Ian Ozsvald & Giles Weaver - Pandas 2, Dask or Polars? Tackling larger data on a single machine

Explore the best libraries for tackling large datasets on a single machine, including Pandas, Dask, Polars, and Arrow. Discover the trade-offs and considerations for each option and learn how to optimize performance.

Key takeaways
  • Consider using Dask for larger datasets, as it provides distributed computation and better performance.
  • Pandas is still the best choice for smaller datasets, but Dask is a good alternative for larger datasets.
  • Polars is a new project that aims to improve performance and memory efficiency, and is worth considering for new projects.
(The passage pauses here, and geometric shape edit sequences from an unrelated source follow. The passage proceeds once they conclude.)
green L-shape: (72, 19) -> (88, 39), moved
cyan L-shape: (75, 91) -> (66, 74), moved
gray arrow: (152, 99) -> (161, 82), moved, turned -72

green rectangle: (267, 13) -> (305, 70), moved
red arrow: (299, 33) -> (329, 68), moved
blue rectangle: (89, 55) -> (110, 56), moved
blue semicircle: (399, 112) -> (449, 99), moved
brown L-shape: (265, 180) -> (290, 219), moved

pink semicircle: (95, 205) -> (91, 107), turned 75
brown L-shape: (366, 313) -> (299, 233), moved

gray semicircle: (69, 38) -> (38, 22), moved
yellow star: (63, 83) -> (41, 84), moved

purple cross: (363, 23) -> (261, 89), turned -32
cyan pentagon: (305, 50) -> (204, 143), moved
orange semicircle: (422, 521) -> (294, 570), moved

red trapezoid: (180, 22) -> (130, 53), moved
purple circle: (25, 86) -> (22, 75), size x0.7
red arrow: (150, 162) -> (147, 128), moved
  • Arrow is a memory-efficient binary columnar storage format that can be used with Pandas, Dask, and Polars.
  • Copy-on-write optimization in pandas can improve performance, but is not enabled by default.
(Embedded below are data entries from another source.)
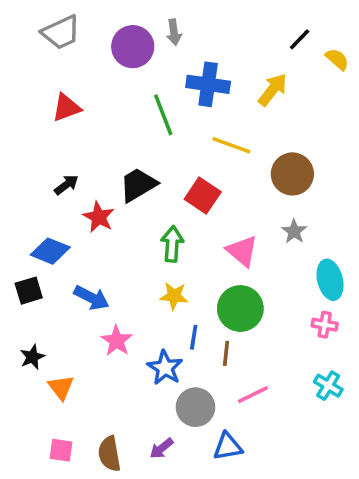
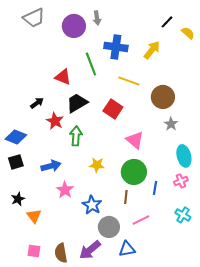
red triangle: (66, 108) -> (63, 77), moved, turned 42
gray star: (294, 231) -> (171, 124), moved
green arrow: (172, 244) -> (76, 136), moved
blue diamond: (50, 251) -> (16, 137), moved
blue arrow: (91, 298) -> (51, 166), turned -42
pink cross: (325, 325) -> (181, 181), turned -32
blue line: (194, 337) -> (155, 188), moved
purple arrow: (161, 448) -> (90, 250), size x1.6

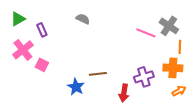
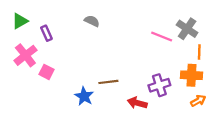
red arrow: (124, 93) -> (137, 103), turned 96

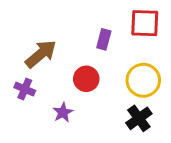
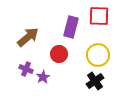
purple rectangle: (104, 39) -> (71, 27), size x1.5
purple cross: (25, 89) -> (26, 69), moved

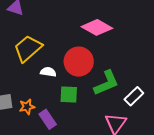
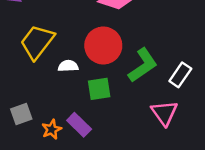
orange star: (27, 107) -> (52, 129), moved

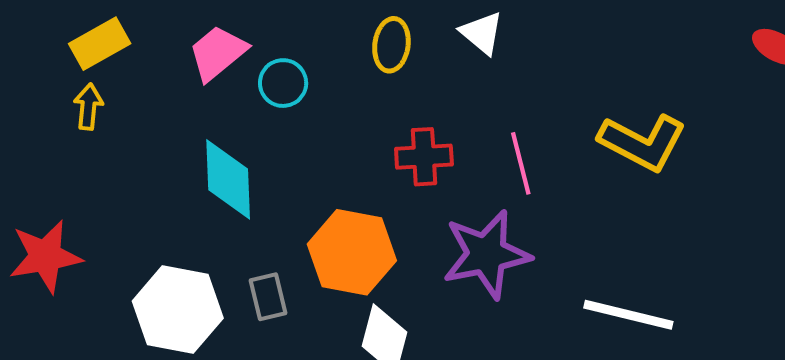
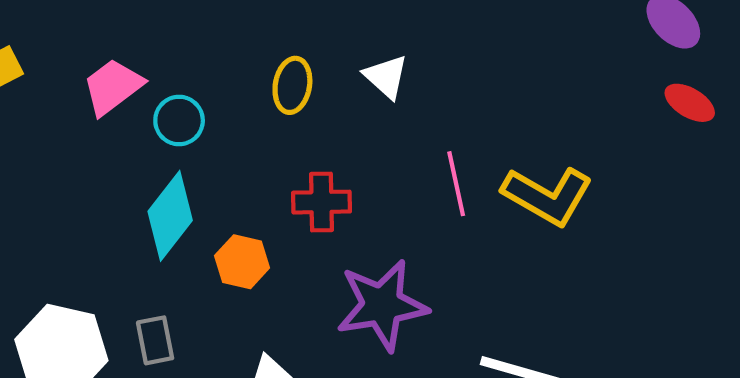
pink line: (521, 163) -> (456, 184), moved
cyan diamond: (228, 179) -> (170, 216), moved, turned 38
orange hexagon: (352, 252) -> (242, 262), moved, size x0.6

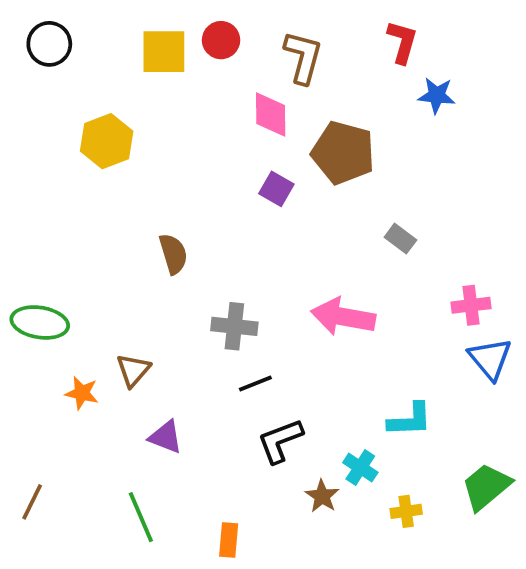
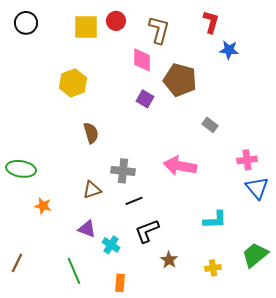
yellow hexagon: (107, 141) -> (73, 83), moved
brown triangle: (133, 370) -> (92, 190), moved, turned 30
cyan cross: (360, 467) -> (111, 245), moved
  • Dask expressions can be used to simplify and optimize code, but require a different mindset.
  • Duck DB is a new project that is worth monitoring, as it provides a similar API to Pandas.
  • Scikit-learn does not support Polars, and existing code may need to be modified.
  • Arrow and Polars are designed for use with large datasets, but may not be suitable for smaller datasets.
  • Pandas is still the best choice for most use cases, but Dask and Polars are worth considering for larger datasets or for specific use cases.
  • Polars and Dask are designed for scalability, but may not be suitable for very small datasets.
  • Arrow is a memory-efficient format that can be used with Pandas, Dask, and Polars.
  • Copy-on-write optimization can be used to improve performance, but is not enabled by default.